Interest and inflation as inflation is formed as influences interest


Why do banks grow interest in loans?


The process of growing and reduced interest is closely correlated to another «inflation» economic phenomenon.

Interest and inflation, what is inflation and how to form

Inflation represents the percentage with which the prices of consumer goods increase from one period to another, at the same time reflecting the decrease in people’s purchasing power. Obviously not all prices increase the same, inflation is calculated in an estimated shopping basket but this is statistical.

So inflation is the difference between prices from one period to another. If in the first quarter the inflation was 5%and in the second quarter it is 3%, overall since the beginning of the year, we have an increase of 8%.

Why do prices increase?

We can consider the world economy as a simple market, some sell and buy, one man’s expenses are the income of another.

From Usually people produce, get money, «income» And then buy various «Expenses».
In theory you should only buy within the limit of the money they have.

But what happens when people have access to loans of economic/small interests?

They will buy goods that do not allow (sometimes they don’t need), more expensive or more, consuming their money from the future. If you translate this deed worldwide, see millions of people who spend more and more.

AND Since the economy is the market, a balance between buyers and sellers, when the demand is high, the sellers are in power.

It translates into an increase in prices and therefore inflation. If we add problems / blocks in the supply chain, cooked pandemic or war or any embargo, we have an even higher increase in prices.
When inflation becomes too high, the economy threatens and then the central banks enter.

The main actors are Fed (Central Bank of America) AND European Central Bank acting by increasing the reference interest. The central banks of the countries will transport this tendency to the local level.

The reference interest is the interest paid by commercial banks to the central bank for credits granted in the refinancing process.
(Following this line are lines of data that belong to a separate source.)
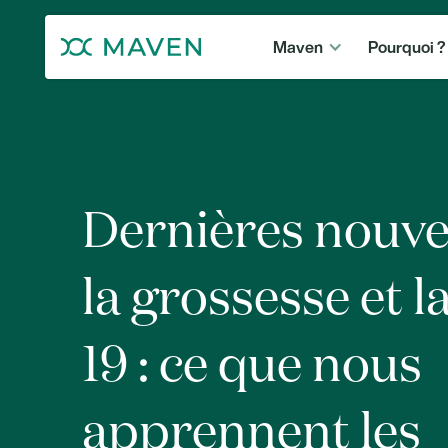
Maven
Pourquoi ?
Dernières nouvel
la grossesse et 
19 : ce que nous
apprennent les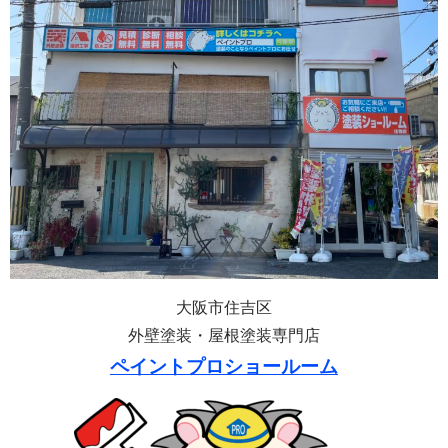
大阪市住吉区
外壁塗装・屋根塗装専門店
ペイントプロショールーム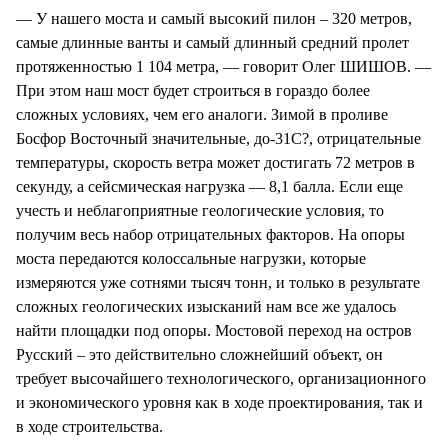
— У нашего моста и самый высокий пилон – 320 метров,
самые длинные ванты и самый длинный средний пролет
протяженностью 1 104 метра, — говорит Олег ШИШОВ. —
При этом наш мост будет строиться в гораздо более
сложных условиях, чем его аналоги. Зимой в проливе
Босфор Восточный значительные, до-31С?, отрицательные
температуры, скорость ветра может достигать 72 метров в
секунду, а сейсмическая нагрузка — 8,1 балла. Если еще
учесть и неблагоприятные геологические условия, то
получим весь набор отрицательных факторов. На опоры
моста передаются колоссальные нагрузки, которые
измеряются уже сотнями тысяч тонн, и только в результате
сложных геологических изысканий нам все же удалось
найти площадки под опоры. Мостовой переход на остров
Русский – это действительно сложнейший объект, он
требует высочайшего технологического, организационного
и экономического уровня как в ходе проектирования, так и
в ходе строительства.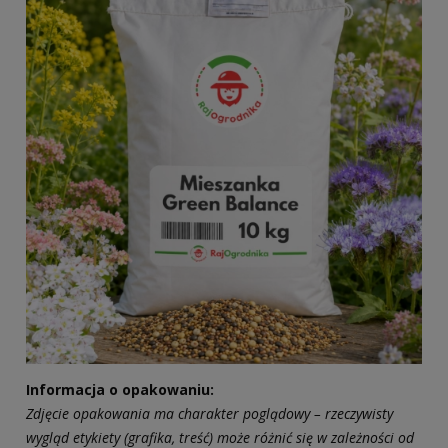
Informacja o opakowaniu:
Zdjęcie opakowania ma charakter poglądowy – rzeczywisty
wygląd etykiety (grafika, treść) może różnić się w zależności od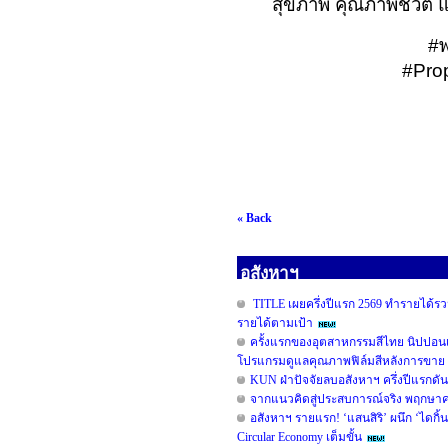
สุขภาพ คุณภาพชีวิต
#
#Pro
« Back
อสังหาฯ
TITLE เผยครึ่งปีแรก 2569 ทำรายได้รวม
รายได้ตามเป้า
ครั้งแรกของอุตสาหกรรมสีไทย นิปปอน
โปรแกรมดูแลคุณภาพฟิล์มสีหลังการขาย 
KUN ฝ่าปัจจัยลบอสังหาฯ ครึ่งปีแรกดั
จากแนวคิดสู่ประสบการณ์จริง พฤกษาคว้ารา
อสังหาฯ รายแรก! ‘แสนสิริ’ ผนึก ‘ไดกิ้น
Circular Economy เต็มขั้น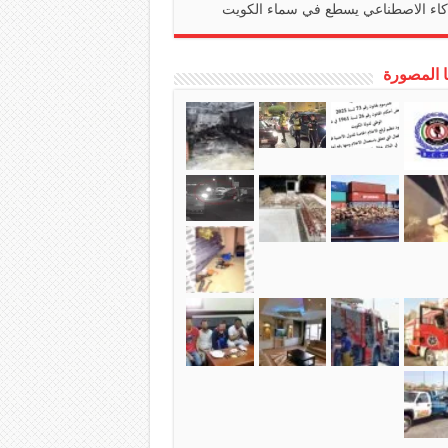
كاء الاصطناعي يسطع في سماء الكويت
ا المصورة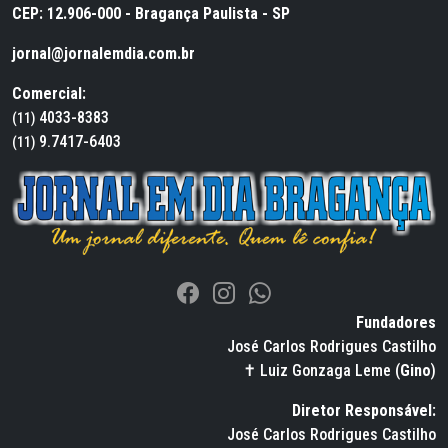
CEP: 12.906-000 - Bragança Paulista - SP
jornal@jornalemdia.com.br
Comercial:
4033-8383
(11)
9.7417-6403
(11)
Fundadores
José Carlos Rodrigues Castilho
✝ Luiz Gonzaga Leme (
Gino
)
Diretor Responsável:
José Carlos Rodrigues Castilho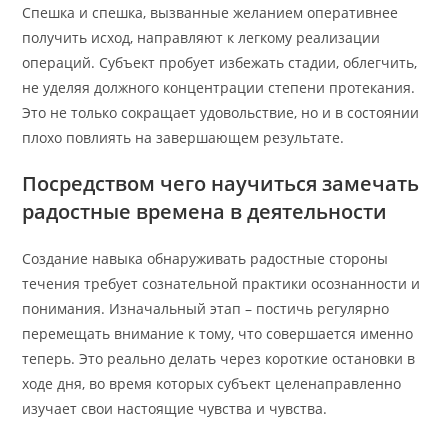
Спешка и спешка, вызванные желанием оперативнее
получить исход, направляют к легкому реализации
операций. Субъект пробует избежать стадии, облегчить,
не уделяя должного концентрации степени протекания.
Это не только сокращает удовольствие, но и в состоянии
плохо повлиять на завершающем результате.
Посредством чего научиться замечать
радостные времена в деятельности
Создание навыка обнаруживать радостные стороны
течения требует сознательной практики осознанности и
понимания. Изначальный этап – постичь регулярно
перемещать внимание к тому, что совершается именно
теперь. Это реально делать через короткие остановки в
ходе дня, во время которых субъект целенаправленно
изучает свои настоящие чувства и чувства.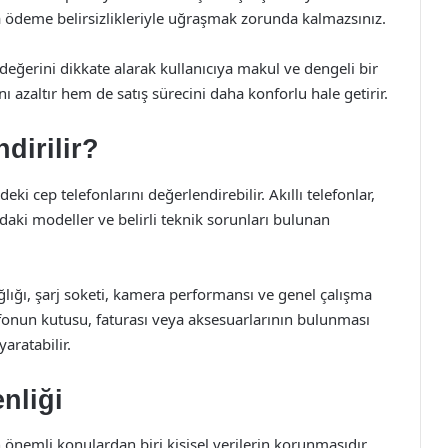
 ödeme belirsizlikleriyle uğraşmak zorunda kalmazsınız.
ğerini dikkate alarak kullanıcıya makul ve dengeli bir
azaltır hem de satış sürecini daha konforlu hale getirir.
dirilir?
 cep telefonlarını değerlendirebilir. Akıllı telefonlar,
mdaki modeller ve belirli teknik sorunları bulunan
ğlığı, şarj soketi, kamera performansı ve genel çalışma
lefonun kutusu, faturası veya aksesuarlarının bulunması
aratabilir.
nliği
 önemli konulardan biri kişisel verilerin korunmasıdır.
Banks are entities of intermediation financial transactions, borrow money so that they pay interest and therefore give loans so that they earn interest, the difference is their profit (simplistically speaking).

By increasing the price with which banks are finished from the central bank and the interests with which banks borrow with each other, Ircc / Robor will further increase.
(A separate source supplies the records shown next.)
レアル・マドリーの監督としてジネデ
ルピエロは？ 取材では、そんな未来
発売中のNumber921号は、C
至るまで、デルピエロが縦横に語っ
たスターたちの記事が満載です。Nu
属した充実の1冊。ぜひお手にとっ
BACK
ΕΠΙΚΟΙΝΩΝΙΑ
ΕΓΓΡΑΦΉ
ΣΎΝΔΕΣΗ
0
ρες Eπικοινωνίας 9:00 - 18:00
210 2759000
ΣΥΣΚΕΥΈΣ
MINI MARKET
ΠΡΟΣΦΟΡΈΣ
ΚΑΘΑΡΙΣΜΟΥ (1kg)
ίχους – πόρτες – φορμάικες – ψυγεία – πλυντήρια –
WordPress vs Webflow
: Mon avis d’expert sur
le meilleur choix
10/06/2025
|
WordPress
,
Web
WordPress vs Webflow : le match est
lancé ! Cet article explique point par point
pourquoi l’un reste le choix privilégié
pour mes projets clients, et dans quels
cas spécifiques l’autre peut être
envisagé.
Robor is the average interest rate with which banks are willing to borrow other banks. Now it is no longer used in the concession of loans, but I said to mention it for those who have not gone to the IRCC.

The IRCC is the new reference index used in the calculation of variable interest rate loans. It is determined at the end of each quarter, as a weighted media of the daily interbank interest and the number of transactions made. The result is then applied for the entire next quarter.

Consumer credits in her are calculated IRCC / Robor + the bank margin (bank income).

This is how we have reached our rates and interests that we pay to the banks.

The arrest of the credit tap and the retreat of money in the market of central banks rebalances the balance of power.

Increased credit rates => there is no money for consumption => decreases in demand => buyers are lower than sellers => prices decrease.

Obviously, inflation decreases and the economy gives signs of return, we also see a decrease in dobans.

Why? It is the reverse phenomenon, the loan stimulates consumption and therefore the economy. All in the economy, as in life, is cyclical, alternating between periods of contraction and expansion.

Financial education helps us to understand the effects of macroeconomics in our personal life.